• **Requirement**: Each line of the data that mentions the string "уравнение" needs to be identified and copied.

-------- Records for this task

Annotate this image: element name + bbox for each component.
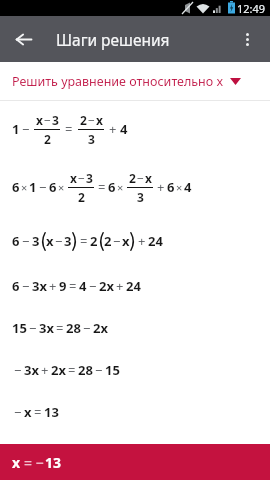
staticText: ×	[58, 180, 65, 195]
staticText: 24	[126, 277, 141, 295]
staticText: −	[113, 232, 121, 250]
staticText: Шаги решения	[56, 29, 170, 50]
staticText: 15	[105, 361, 120, 379]
staticText: 6	[108, 178, 116, 196]
staticText: 1	[29, 178, 37, 196]
staticText: x	[122, 232, 130, 250]
staticText: −	[137, 170, 144, 186]
staticText: −	[36, 453, 45, 472]
staticText: x	[96, 112, 103, 128]
staticText: 2	[104, 232, 112, 250]
staticText: −	[55, 232, 63, 250]
staticText: 2	[78, 189, 85, 205]
staticText: 2	[90, 232, 98, 250]
button[interactable]: Back	[0, 16, 46, 62]
staticText: +	[116, 277, 124, 295]
staticText: 2	[129, 170, 136, 186]
staticText: 28	[66, 319, 81, 337]
staticText: x	[145, 170, 152, 186]
staticText: x	[12, 453, 21, 472]
staticText: −	[29, 319, 37, 337]
staticText: 3	[137, 189, 144, 205]
staticText: =	[56, 319, 64, 337]
staticText: 3	[88, 131, 95, 147]
staticText: x	[24, 403, 32, 421]
staticText: 6	[12, 232, 20, 250]
staticText: =	[69, 277, 77, 295]
staticText: 4	[120, 120, 128, 138]
staticText: 13	[45, 453, 62, 472]
staticText: 2	[44, 131, 51, 147]
staticText: −	[44, 112, 51, 128]
staticText: +	[41, 361, 49, 379]
staticText: 6	[12, 178, 20, 196]
button[interactable]: Решить уравнение относительно x	[12, 73, 270, 90]
staticText: 28	[78, 361, 93, 379]
staticText: ×	[176, 180, 183, 195]
staticText: +	[49, 277, 57, 295]
staticText: −	[22, 120, 30, 138]
staticText: 2	[80, 112, 87, 128]
staticText: 6	[12, 277, 20, 295]
staticText: 3	[64, 232, 72, 250]
staticText: =	[80, 232, 88, 250]
staticText: 3	[52, 112, 59, 128]
staticText: =	[24, 453, 33, 472]
staticText: Решить уравнение относительно x	[12, 73, 224, 90]
staticText: 2x	[99, 277, 114, 295]
staticText: 3	[86, 170, 93, 186]
staticText: 13	[44, 403, 59, 421]
staticText: −	[88, 112, 95, 128]
staticText: −	[22, 232, 30, 250]
staticText: −	[83, 319, 91, 337]
staticText: 6	[167, 178, 175, 196]
staticText: =	[34, 403, 42, 421]
staticText: x	[70, 170, 77, 186]
staticText: =	[65, 120, 73, 138]
button[interactable]: More options	[224, 16, 270, 62]
staticText: +	[157, 178, 165, 196]
staticText: 15	[12, 319, 27, 337]
staticText: 3x	[39, 319, 54, 337]
staticText: x	[36, 112, 43, 128]
staticText: −	[39, 178, 47, 196]
staticText: 2x	[51, 361, 66, 379]
staticText: −	[14, 403, 22, 421]
staticText: x	[46, 232, 54, 250]
staticText: −	[95, 361, 103, 379]
staticText: −	[14, 361, 22, 379]
staticText: −	[89, 277, 97, 295]
staticText: 9	[59, 277, 67, 295]
staticText: +	[109, 120, 117, 138]
staticText: =	[68, 361, 76, 379]
staticText: −	[78, 170, 85, 186]
staticText: 3	[32, 232, 40, 250]
staticText: −	[22, 277, 30, 295]
staticText: 12:49	[237, 1, 266, 16]
staticText: 4	[79, 277, 87, 295]
staticText: 6	[49, 178, 57, 196]
staticText: 3x	[24, 361, 39, 379]
staticText: 3x	[32, 277, 47, 295]
staticText: ×	[21, 180, 28, 195]
button[interactable]: x	[0, 444, 270, 480]
staticText: 2x	[93, 319, 108, 337]
staticText: 1	[12, 120, 20, 138]
staticText: =	[98, 178, 106, 196]
staticText: ×	[117, 180, 124, 195]
staticText: +	[138, 232, 146, 250]
staticText: 4	[184, 178, 192, 196]
staticText: 24	[148, 232, 163, 250]
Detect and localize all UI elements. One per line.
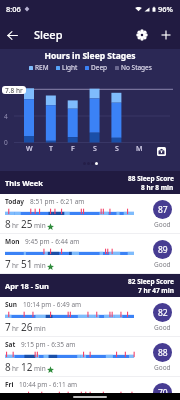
button[interactable]: Back <box>0 23 24 47</box>
staticText: min <box>34 261 46 270</box>
staticText: 70 <box>158 387 168 399</box>
staticText: Sleep <box>34 27 63 42</box>
staticText: hr <box>12 261 19 270</box>
button[interactable]: Add <box>154 23 178 47</box>
staticText: 7 <box>5 257 11 271</box>
button[interactable]: Today <box>0 194 180 234</box>
button[interactable]: Mon <box>0 234 180 274</box>
staticText: F <box>71 144 75 154</box>
staticText: T <box>49 144 53 154</box>
button[interactable]: This Week <box>0 171 180 194</box>
staticText: This Week <box>5 178 43 188</box>
staticText: hr <box>12 364 19 373</box>
staticText: 9:15 pm - 6:35 am <box>21 340 76 349</box>
button[interactable]: Sleep score info <box>157 147 166 156</box>
staticText: S <box>115 144 119 154</box>
staticText: M <box>136 144 143 154</box>
staticText: 10:44 pm - 6:11 am <box>19 380 78 389</box>
staticText: S <box>93 144 97 154</box>
button[interactable]: Sun <box>0 297 180 337</box>
staticText: 10:14 pm - 6:49 am <box>23 300 82 309</box>
staticText: No Stages <box>121 63 152 72</box>
staticText: Mon <box>5 237 20 246</box>
staticText: 12 <box>21 360 33 374</box>
staticText: Sun <box>5 300 18 309</box>
staticText: 8:06 <box>6 4 21 14</box>
staticText: 89 <box>158 244 168 256</box>
staticText: 8 hr 8 min <box>141 183 174 192</box>
staticText: 25 <box>21 217 33 231</box>
staticText: 51 <box>21 257 33 271</box>
staticText: Fri <box>5 380 14 389</box>
staticText: 7 hr 47 min <box>138 286 174 295</box>
staticText: 82 Sleep Score <box>128 277 174 286</box>
staticText: 4 <box>4 112 8 121</box>
button[interactable]: Settings <box>130 23 154 47</box>
staticText: min <box>34 364 46 373</box>
staticText: 0 <box>4 138 8 147</box>
staticText: hr <box>12 324 19 333</box>
staticText: REM <box>35 63 49 72</box>
staticText: 26 <box>21 320 33 334</box>
button[interactable]: Apr 18 - Sun <box>0 274 180 297</box>
staticText: Deep <box>91 63 108 72</box>
staticText: Today <box>5 197 25 206</box>
staticText: Good <box>154 260 171 269</box>
staticText: Sat <box>5 340 16 349</box>
staticText: 8:51 pm - 6:21 am <box>30 197 85 206</box>
staticText: 7.8 hr <box>5 86 23 94</box>
staticText: min <box>34 221 46 230</box>
staticText: Good <box>154 363 171 372</box>
staticText: hr <box>12 221 19 230</box>
staticText: min <box>34 324 46 333</box>
staticText: Hours in Sleep Stages <box>0 50 180 62</box>
staticText: 9:45 pm - 6:44 am <box>25 237 80 246</box>
staticText: 8 <box>5 360 11 374</box>
staticText: Good <box>154 220 171 229</box>
staticText: 88 Sleep Score <box>128 174 174 183</box>
staticText: 88 <box>158 347 168 359</box>
staticText: Good <box>154 323 171 332</box>
staticText: 82 <box>158 307 168 319</box>
staticText: 96% <box>158 4 173 14</box>
staticText: Light <box>62 63 78 72</box>
button[interactable]: Sat <box>0 337 180 377</box>
staticText: Apr 18 - Sun <box>5 281 49 291</box>
staticText: 7 <box>5 320 11 334</box>
staticText: W <box>26 144 33 154</box>
button[interactable]: Fri <box>0 377 180 400</box>
staticText: 87 <box>158 204 168 216</box>
staticText: 8 <box>5 217 11 231</box>
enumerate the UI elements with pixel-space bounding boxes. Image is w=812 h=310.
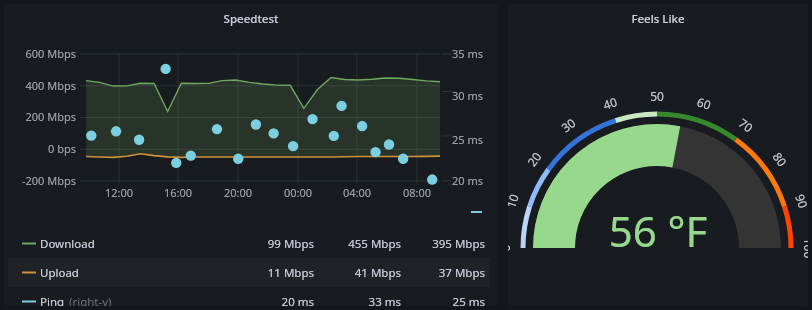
- staticText: 04:00: [327, 185, 387, 200]
- staticText: 20 ms: [224, 294, 314, 306]
- staticText: 80: [765, 142, 795, 176]
- staticText: 20 ms: [452, 173, 498, 188]
- staticText: 30 ms: [452, 88, 498, 103]
- staticText: 25 ms: [395, 294, 485, 306]
- other: Feels Like gauge, 56 degrees Fahrenheit: [508, 4, 808, 306]
- staticText: 30: [551, 110, 585, 140]
- staticText: 41 Mbps: [311, 265, 401, 281]
- staticText: 600 Mbps: [4, 46, 76, 61]
- staticText: 20:00: [208, 185, 268, 200]
- staticText: 40: [593, 91, 627, 115]
- staticText: -200 Mbps: [4, 173, 76, 188]
- staticText: 90: [790, 184, 808, 218]
- staticText: 08:00: [387, 185, 447, 200]
- staticText: 0 bps: [4, 141, 76, 156]
- staticText: 395 Mbps: [395, 236, 485, 252]
- staticText: 100: [801, 233, 808, 263]
- staticText: 33 ms: [311, 294, 401, 306]
- staticText: 56 °F: [508, 202, 808, 259]
- staticText: 25 ms: [452, 132, 498, 147]
- staticText: Speedtest: [4, 11, 498, 27]
- button[interactable]: Feels Like: [508, 4, 808, 306]
- staticText: 200 Mbps: [4, 109, 76, 124]
- staticText: 20: [519, 142, 549, 176]
- staticText: 70: [729, 110, 763, 140]
- staticText: 455 Mbps: [311, 236, 401, 252]
- staticText: 400 Mbps: [4, 78, 76, 93]
- staticText: 99 Mbps: [224, 236, 314, 252]
- staticText: 16:00: [148, 185, 208, 200]
- staticText: Feels Like: [508, 11, 808, 27]
- staticText: 50: [642, 88, 672, 104]
- staticText: Upload: [40, 265, 79, 281]
- staticText: Ping: [40, 294, 65, 306]
- staticText: 0: [508, 233, 513, 263]
- staticText: 12:00: [89, 185, 149, 200]
- button[interactable]: Download: [8, 229, 490, 258]
- staticText: 60: [687, 91, 721, 115]
- staticText: 35 ms: [452, 46, 498, 61]
- staticText: (right-y): [69, 294, 112, 306]
- staticText: 00:00: [268, 185, 328, 200]
- staticText: 10: [508, 184, 524, 218]
- button[interactable]: Speedtest: [4, 4, 498, 306]
- button[interactable]: Ping: [8, 287, 490, 306]
- staticText: 37 Mbps: [395, 265, 485, 281]
- staticText: 11 Mbps: [224, 265, 314, 281]
- staticText: Download: [40, 236, 95, 252]
- button[interactable]: Upload: [8, 258, 490, 287]
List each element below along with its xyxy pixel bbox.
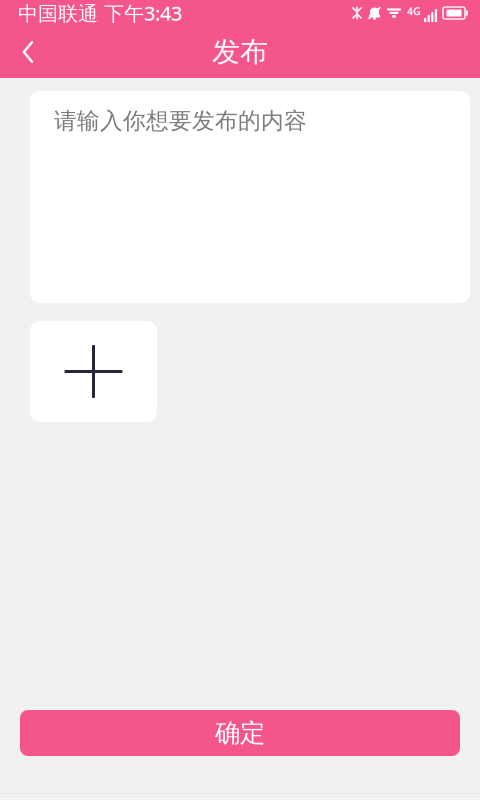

----------------

• **Solved exercise**:
button[interactable]: Решить уравнение относительно x	[12, 73, 270, 90]
staticText: Решить уравнение относительно x	[12, 73, 224, 90]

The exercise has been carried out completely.